1. Measure what Matters
Transportation planner use service levels to measure how well a transportation system is working. More travel lanes with more free-flowing cars is a good thing when using these service levels. Besides looking at mobility, transportation planners need to focus on accessibility which is how people can get to the things and services they want by walking or other modes of travel. This thinking will result in more vibrant, walkable commercial areas and safe, welcoming residential areas. Some of the other metrics that he talked about using was retail per square foot for commercial areas and quality of life for residential areas. Planners should also ensure that they use metrics which measure if the transportation system is equitable to all people and ecological sustainable.

2/3. Transportation Models
Tumlin spent a good amount of time point out that transportation models which are currently being used to predict future travel demand are no more accurate than tarot cards. Most traffic models use out of date data and wrong assumptions. To make these models better, they need to look more closely at the effects of mixed-use and transit-oriented development, become multimodal, and capture the feedback loop of more travel lanes inducing more traffic which leads to even more congestion. His main point was that current traffic models lead to communities building sprawl and not walkable neighbourhoods: they are self-fulfilling prophecies.

4. Adopting the Right Street Design Manual
Most communities use street design manuals based on rural highway design. Rural highways become safer with wider lanes, grade-separation, and shoulder; but the opposite is true in urban areas. Urban street design suggests that you need to increase the perception of danger for motorist to make streets safer for all road users. This is a fact. His point is that communities need to adopt an urban street design manual which also includes accommodating all modes of transportation with equity, safety, and dignity.

5. Plant Trees

6/7. Price it Right: Parking and Roads
Tumlin made the point that we use market pricing everywhere to balance supply and demand except when it comes to roads and parking. For those, we use Soviet-style planning which leads to a host of issues like endless road building and endless congestion which suck billions of dollars from the economy. To eliminate congestion, only 10% of auto trips need to shift modes or disappear. Tumlin says that we should price our roads at the lowest price possible which will eliminate congestion.
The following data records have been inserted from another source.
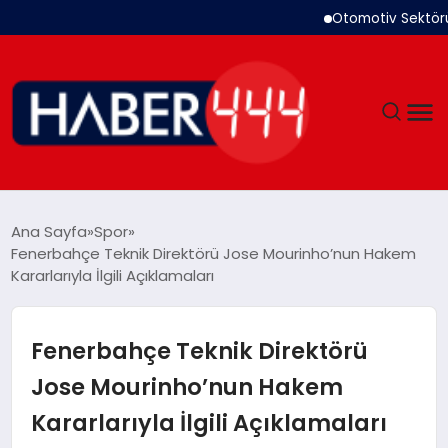
Otomotiv Sektörü T
GÜNDEM
Ana Sayfa
Spor
Fenerbahçe Teknik Direktörü Jose Mourinho’nun Hakem
SIYASET
Kararlarıyla İlgili Açıklamaları
DÜNYA
Fenerbahçe Teknik Direktörü
EKONOMI
Jose Mourinho’nun Hakem
Kararlarıyla İlgili Açıklamaları
SPOR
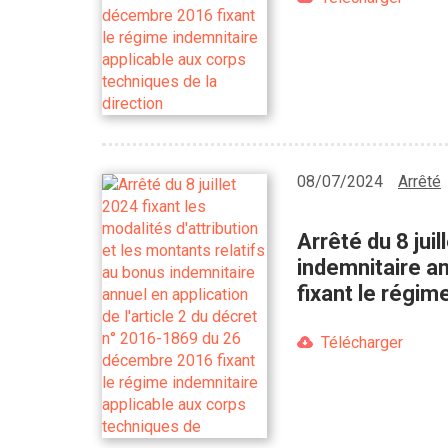
08/07/2024
Arrêté
Arrêté du 8 jui
indemnitaire a
fixant le régim
Télécharger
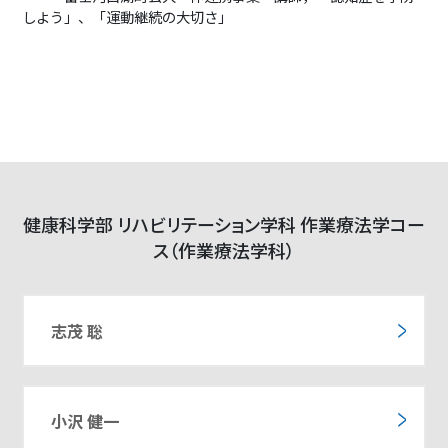
しよう」、「運動継続の大切さ」
健康科学部 リハビリテーション学科 作業療法学コー
ス（作業療法学科）
志茂 聡
小沢 健一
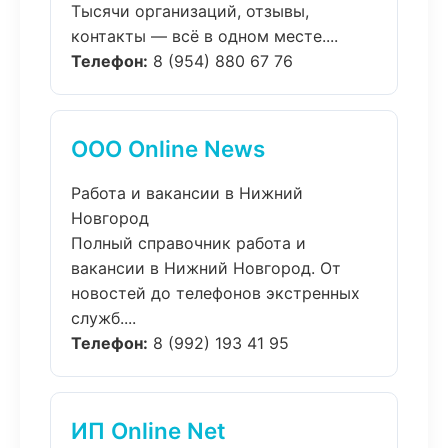
Тысячи организаций, отзывы,
контакты — всё в одном месте....
Телефон:
8 (954) 880 67 76
ООО Online News
Работа и вакансии в Нижний
Новгород
Полный справочник работа и
вакансии в Нижний Новгород. От
новостей до телефонов экстренных
служб....
Телефон:
8 (992) 193 41 95
ИП Online Net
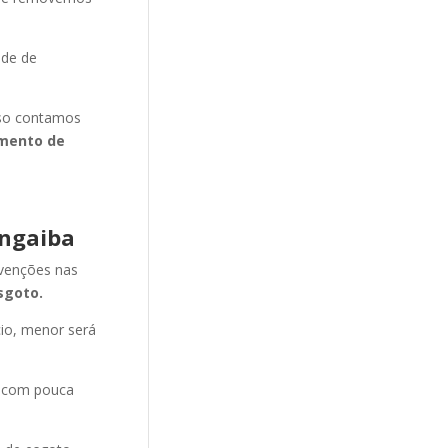
ade de
isso contamos
mento de
angaiba
evenções nas
sgoto.
cio, menor será
e com pouca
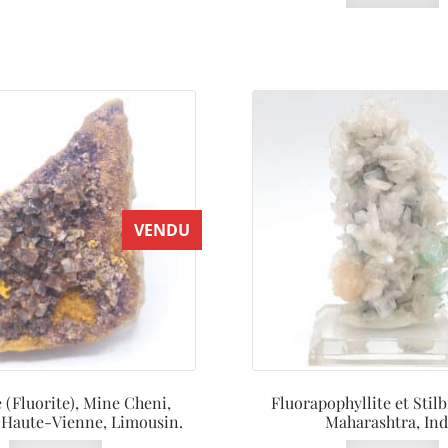
VENDU
 (Fluorite), Mine Cheni,
Fluorapophyllite et Stilb
Haute-Vienne, Limousin.
Maharashtra, Ind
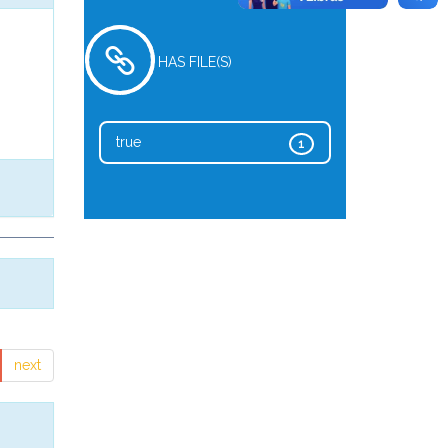
HAS FILE(S)
true
1
next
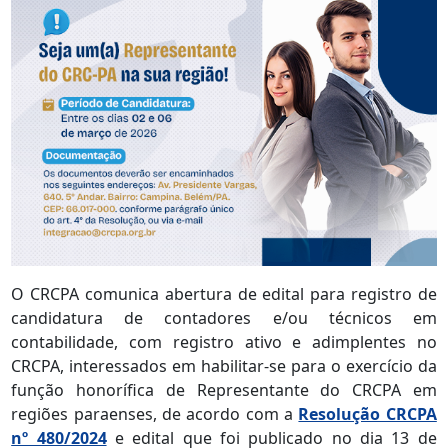
O CRCPA comunica abertura de edital para registro de
candidatura de contadores e/ou técnicos em
contabilidade, com registro ativo e adimplentes no
CRCPA, interessados em habilitar-se para o exercício da
função honorífica de Representante do CRCPA em
regiões paraenses, de acordo com a
Resolução CRCPA
nº 480/2024
e edital que foi publicado no dia 13 de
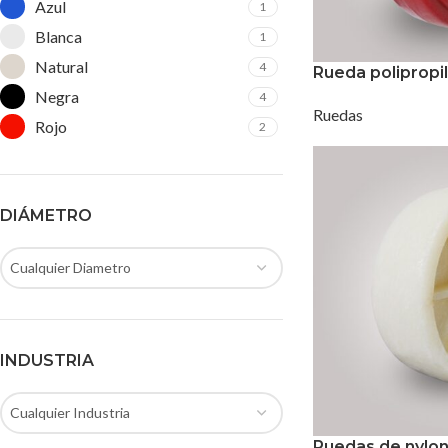
Azul
1
Blanca
1
Natural
4
Rueda polipropi
Negra
4
Ruedas
Rojo
2
DIÁMETRO
Cualquier Diametro
INDUSTRIA
Cualquier Industria
Ruedas de nylo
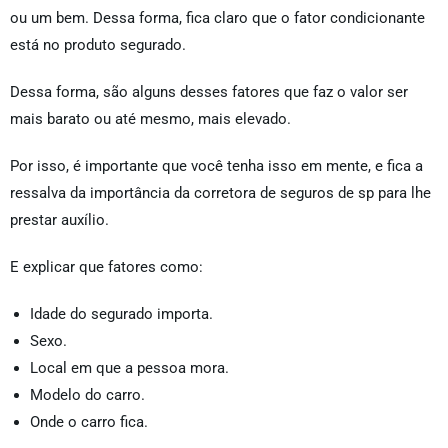
ou um bem. Dessa forma, fica claro que o fator condicionante
está no produto segurado.
Dessa forma, são alguns desses fatores que faz o valor ser
mais barato ou até mesmo, mais elevado.
Por isso, é importante que você tenha isso em mente, e fica a
ressalva da importância da corretora de seguros de sp para lhe
prestar auxílio.
E explicar que fatores como:
Idade do segurado importa.
Sexo.
Local em que a pessoa mora.
Modelo do carro.
Onde o carro fica.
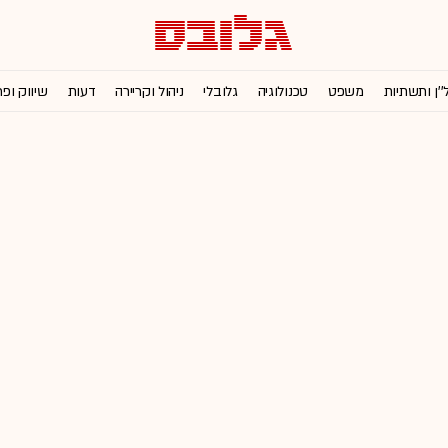
''ן ותשתיות
משפט
טכנולוגיה
גלובלי
ניהול וקריירה
דעות
שיווק ופ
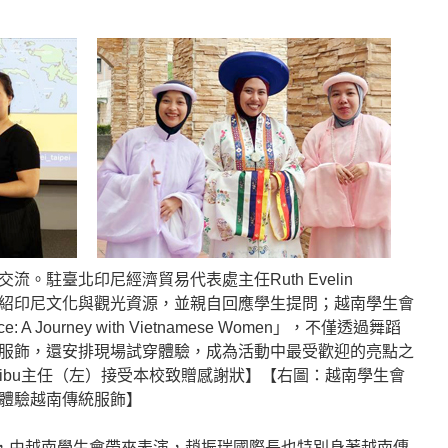
。駐臺北印尼經濟貿易代表處主任Ruth Evelin
享，介紹印尼文化與觀光資源，並親自回應學生提問；越南學生會
: A Journey with Vietnamese Women」，不僅透過舞蹈
服飾，還安排現場試穿體驗，成為活動中最受歡迎的亮點之
 Pasaribu主任（左）接受本校致贈感謝狀】【右圖：越南學生會
體驗越南傳統服飾】
行，由越南學生會帶來表演，趙振瑞國際長也特別身著越南傳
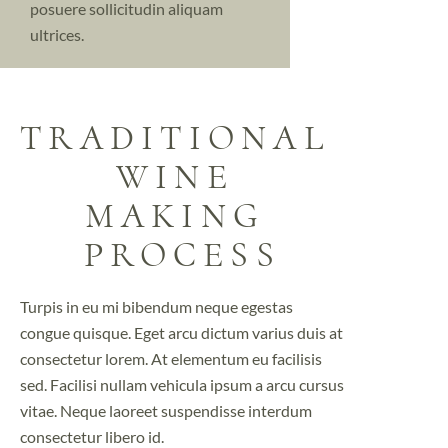
tortor id aliquet lectus proin.
posuere sollicitudin aliquam
Vulputate dignissim suspendi.
tortor id aliquet lectus proin.
ultrices.
TRADITIONAL 
WINE 
MAKING 
PROCESS
Turpis in eu mi bibendum neque egestas
congue quisque. Eget arcu dictum varius duis at
consectetur lorem. At elementum eu facilisis
sed. Facilisi nullam vehicula ipsum a arcu cursus
vitae. Neque laoreet suspendisse interdum
consectetur libero id.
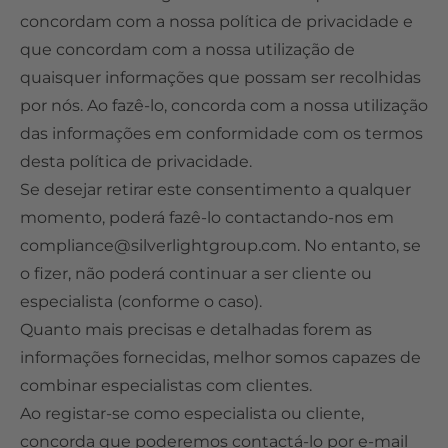
concordam com a nossa política de privacidade e
que concordam com a nossa utilização de
quaisquer informações que possam ser recolhidas
por nós. Ao fazê-lo, concorda com a nossa utilização
das informações em conformidade com os termos
desta política de privacidade.
Se desejar retirar este consentimento a qualquer
momento, poderá fazê-lo contactando-nos em
compliance@silverlightgroup.com
. No entanto, se
o fizer, não poderá continuar a ser cliente ou
especialista (conforme o caso).
Quanto mais precisas e detalhadas forem as
informações fornecidas, melhor somos capazes de
combinar especialistas com clientes.
Ao registar-se como especialista ou cliente,
concorda que poderemos contactá-lo por e-mail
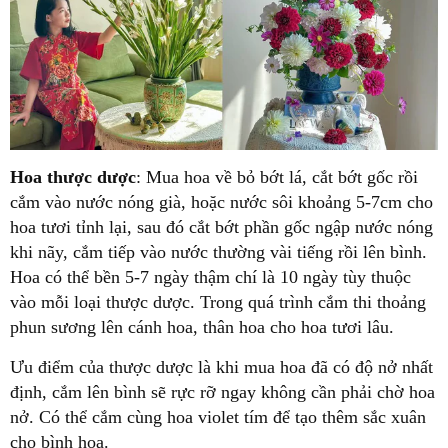
Hoa thược dược
: Mua hoa về bỏ bớt lá, cắt bớt gốc rồi
cắm vào nước nóng già, hoặc nước sôi khoảng 5-7cm cho
hoa tươi tỉnh lại, sau đó cắt bớt phần gốc ngập nước nóng
khi nãy, cắm tiếp vào nước thường vài tiếng rồi lên bình.
Hoa có thể bền 5-7 ngày thậm chí là 10 ngày tùy thuộc
vào mỗi loại thược dược. Trong quá trình cắm thi thoảng
phun sương lên cánh hoa, thân hoa cho hoa tươi lâu.
Ưu điểm của thược dược là khi mua hoa đã có độ nở nhất
định, cắm lên bình sẽ rực rỡ ngay không cần phải chờ hoa
nở. Có thể cắm cùng hoa violet tím để tạo thêm sắc xuân
cho bình hoa.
When it comes to parking, Tumlin suggests that we do away with minimum parking requirement and use technology and market pricing to ensure that there are always a few empty spaces available in commercial areas. He also believes we should built “Park Once” districts which share common parking in otherwise walkable areas.

8. Create a New Vision
Tumlin says that we need to stop believing the lies from the auto industry about how driving gives us freedom and gets us sex, we need to find a new vision for our cities. Some of Tumlin’s suggestions include:
-Looking at meeting human needs at a human scale
-Making walking a pleasure everywhere for everyone
-Making cycling comfortable for all ages with separated and off-street bike lanes
-Meeting the needs of daily life by making them a walk away
-Making transit fast, frequent, reliable and dignified
-Ensuring that everyone knows and loves their neighbourhood
-Making sure food and energy are local
-Building communities where social networks are fostered
-Building ubiquitous beauty in our urban fabric

I enjoy these lectures, but I always get disappointed after leaving. I wish our elected officials would attend these lectures. I wonder what changes we would see if the Ministry of Transportation or old-time Councillors listened to these lectures and embraced these ideas.